Drugs can be eliminated directly from the body or first decompose into substances whose metabolites are less likely to be re-absorbed. These secondary substances are also excreted from the body. Liver enzymes play a major role in drug metabolism. It is important that these enzymes are also found in other organs, such as the kidneys and the digestive tract. Therefore, a drug ingested by mouth undergoes partial decomposition by enzymes. Thus, less substance reaches the required place than was accepted. Some drug metabolites are pharmacologically active. They cause, for example, side effects of various drugs. There are two examples of metabolites with psychoactive properties: these are diazepam (Valium) and chlordiazepoxide (Librium) metabolites. One of the metabolites of diazepam is removed from the body more slowly,than diazepam itself. Their action is terminated by further metabolism or elimination from the body along with urine.
The main organ responsible for the removal from the body of both drugs and their metabolites is the kidneys. But removal can go in other ways. For example, drugs ingested by mouth are sometimes excreted along with feces. Drug metabolites can be removed along with bile.
Drugs are released in human milk, and although the quantity of drug withdrawn in this way is small, the infant is at serious risk. Drugs can also be removed through the lungs: this is why the breath of a person who has taken alcohol smells like alcohol. Finally, drugs are removed with sweat. Drug testing Discussion of the process of removing drugs from the body brings us to the question of how to test a person for drugs. There are many methods for determining whether a person has taken drugs using urine or blood tests. Urinalysis is more sensitive because there can be found metabolites of the drug. If the drug is found in the blood, it indicates a very recent use of it.
The success of the test depends on many factors, including the magnitude of the last dose taken, the specific test method and the exact procedure followed. The ability to detect a drug depends mainly on the rate of its elimination from the body and the rate of elimination of its metabolites. Table 4-4 shows the time of excretion of drugs (and their metabolites) from the body and the time after which it is possible to detect them in the body after use. Less time in the second column corresponds to the removal of the drug itself from the body, more time – its metabolites.

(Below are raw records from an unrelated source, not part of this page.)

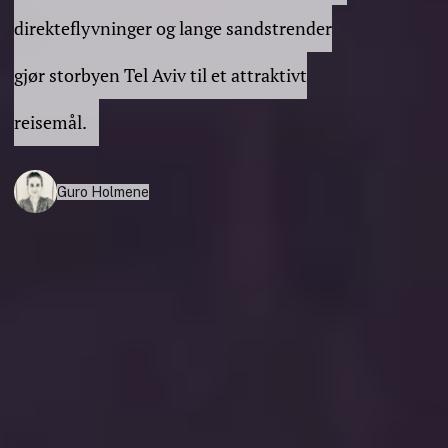
direkteflyvninger og lange sandstrender
gjør storbyen Tel Aviv til et attraktivt
reisemål.
Guro Holmene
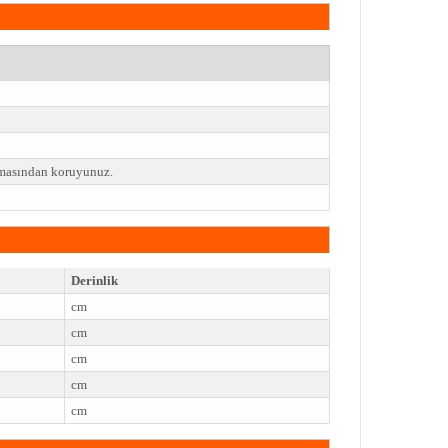
emasından koruyunuz.
Derinlik
cm
cm
cm
cm
cm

For alcohol, only one time is indicated, since its metabolites are widely distributed in the body, and the alcohol test for its metabolites will be unreliable.
The third column indicates the maximum time during which the test can produce results. This time is greatly increased if the content of drug metabolites in the body can be measured. This time is usually much shorter than the period of excretion of drugs and their metabolites from the body. This is because testing has limited sensitivity and cannot detect the content of metabolites after a certain limit. This limit depends on the specific metabolite and testing methodology. This means that a positive review of pharmacokinetics has led you to the result; however, it does not inform us of the exact time of drug use. The exception is, as noted, the detection of a drug in the blood, which indicates a very recent use.Traces of a large dose of marijuana can be detected within eight days of use. In the body of people who constantly use marijuana, you can find traces of it more than a month after taking the last dose.
Let us turn to understanding the mechanism of action of drugs. This is a subject of pharmacodynamics. In the remainder, terms will be introduced in which pharmacologists describe the effects of drugs, as well as graphical expressions of such effects.